*** Opening Source material ***

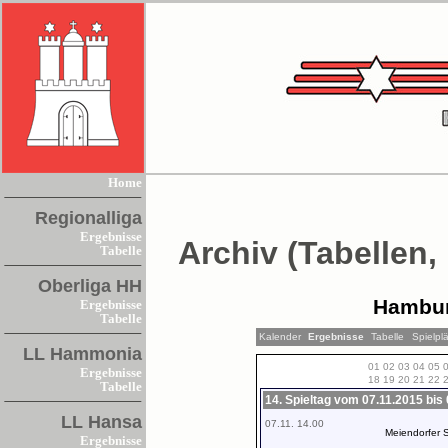
Home
Regionalliga
Ergebnisse
Archiv (Tabellen,
Tabelle
Oberliga HH
Hambur
Ergebnisse
Tabelle
Kalender
Ergebnisse
Tabelle
Spielpl
LL Hammonia
01
02
03
04
05
Ergebnisse
18
19
20
21
22
Tabelle
14. Spieltag vom 07.11.2015 bis
LL Hansa
07.11. 14.00
Meiendorfer 
Ergebnisse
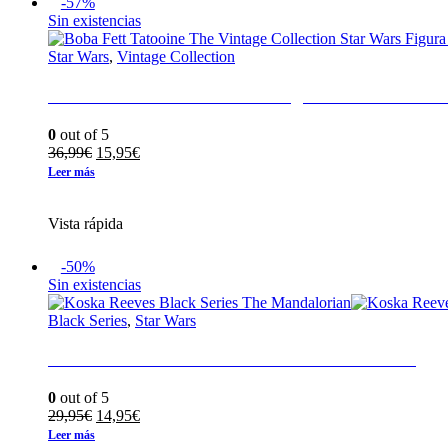
-57%
Sin existencias
Star Wars
,
Vintage Collection
Boba Fett Tatooine The Vintage Collection Star
0
out of 5
El
El
36,99
€
15,95
€
precio
precio
Leer más
original
actual
era:
es:
Vista rápida
36,99€.
15,95€.
-50%
Sin existencias
Black Series
,
Star Wars
Koska Reeves Black Series The Mandalorian
0
out of 5
El
El
29,95
€
14,95
€
precio
precio
Leer más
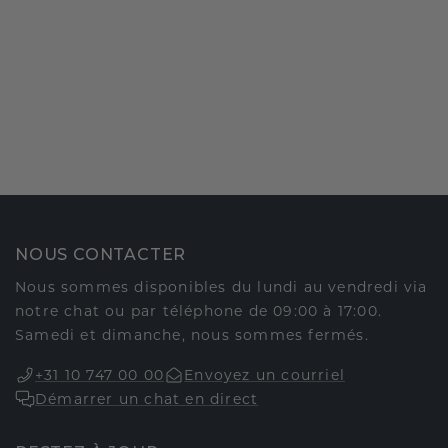
NOUS CONTACTER
Nous sommes disponibles du lundi au vendredi via
notre chat ou par téléphone de 09:00 à 17:00.
Samedi et dimanche, nous sommes fermés.
+31 10 747 00 00
Envoyez un courriel
Démarrer un chat en direct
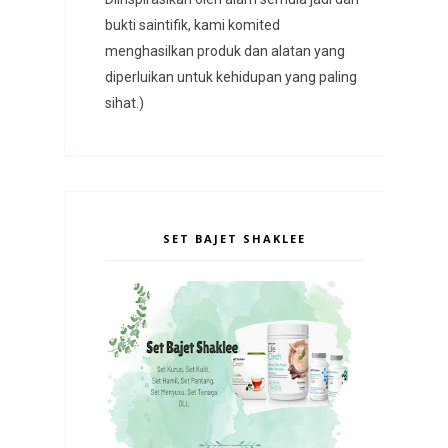
bukti saintifik, kami komited
menghasilkan produk dan alatan yang
diperluikan untuk kehidupan yang paling
sihat.)
SET BAJET SHAKLEE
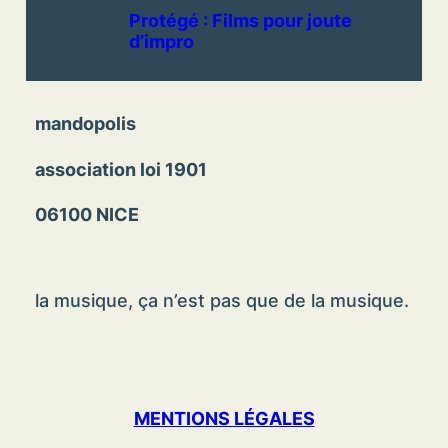
Protégé : Films pour joute
d’impro
mandopolis
association loi 1901
06100 NICE
la musique, ça n’est pas que de la musique.
MENTIONS LÉGALES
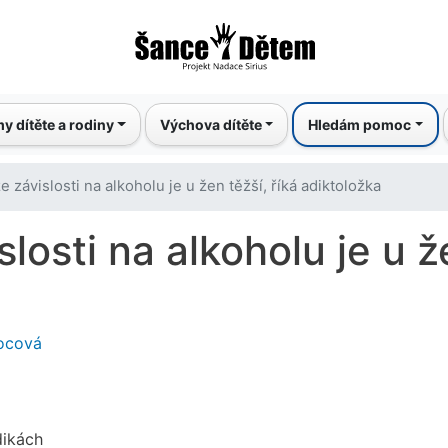
Přejít
k
hlavnímu
obsahu
y dítěte a rodiny
Výchova dítěte
Hledám pomoc
e závislosti na alkoholu je u žen těžší, říká adiktoložka
losti na alkoholu je u že
ocová
dikách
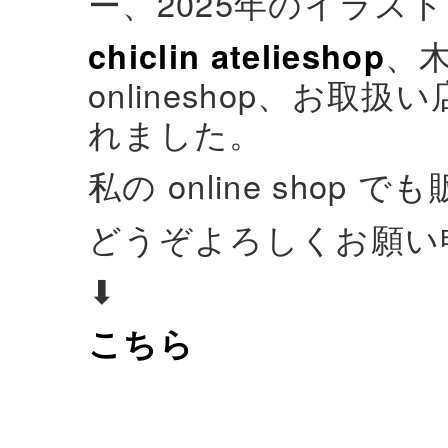
ー、2025年のイラス
chiclin atelieshop
、
onlineshop、お
れました。
私の online shop
どうぞよろしくお願い
⬇︎
こちら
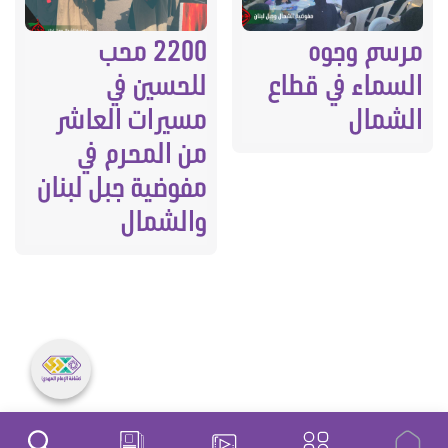
مرسم وجوه
2200 محب
السماء في قطاع
للحسين في
الشمال
مسيرات العاشر
من المحرم في
مفوضية جبل لبنان
والشمال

*** Closing Source material ***

**Exercise details:**
Without including any picture, repeat the data exactly.

**Solution to the exercise:**
Home
Regionalliga
Ergebnisse
Archiv (Tabellen,
Tabelle
Oberliga HH
Hambur
Ergebnisse
Tabelle
Kalender
Ergebnisse
Tabelle
Spielpl
LL Hammonia
01
02
03
04
05
Ergebnisse
18
19
20
21
22
Tabelle
14. Spieltag vom 07.11.2015 bis
LL Hansa
07.11. 14.00
Meiendorfer 
Ergebnisse
-57%
Sin existencias
Star Wars
,
Vintage Collection
Boba Fett Tatooine The Vintage Collection Star
0
out of 5
El
El
36,99
€
15,95
€
precio
precio
Leer más
original
actual
era:
es:
Vista rápida
36,99€.
15,95€.
-50%
Sin existencias
Black Series
,
Star Wars
Koska Reeves Black Series The Mandalorian
0
out of 5
El
El
29,95
€
14,95
€
precio
precio
Leer más
NOUS CONTACTER
Nous sommes disponibles du lundi au vendredi via
notre chat ou par téléphone de 09:00 à 17:00.
Samedi et dimanche, nous sommes fermés.
+31 10 747 00 00
Envoyez un courriel
Démarrer un chat en direct
bukti saintifik, kami komited
menghasilkan produk dan alatan yang
diperluikan untuk kehidupan yang paling
sihat.)
SET BAJET SHAKLEE
Protégé : Films pour joute
d’impro
mandopolis
association loi 1901
06100 NICE
la musique, ça n’est pas que de la musique.
MENTIONS LÉGALES
Přejít
k
hlavnímu
obsahu
y dítěte a rodiny
Výchova dítěte
Hledám pomoc
e závislosti na alkoholu je u žen těžší, říká adiktoložka
losti na alkoholu je u že
ocová
dikách
ー、2025年のイラス
chiclin atelieshop
、
onlineshop、お
れました。
私の online shop
どうぞよろしくお願い
⬇︎
こちら
مرسم وجوه
2200 محب
السماء في قطاع
للحسين في
الشمال
مسيرات العاشر
من المحرم في
مفوضية جبل لبنان
والشمال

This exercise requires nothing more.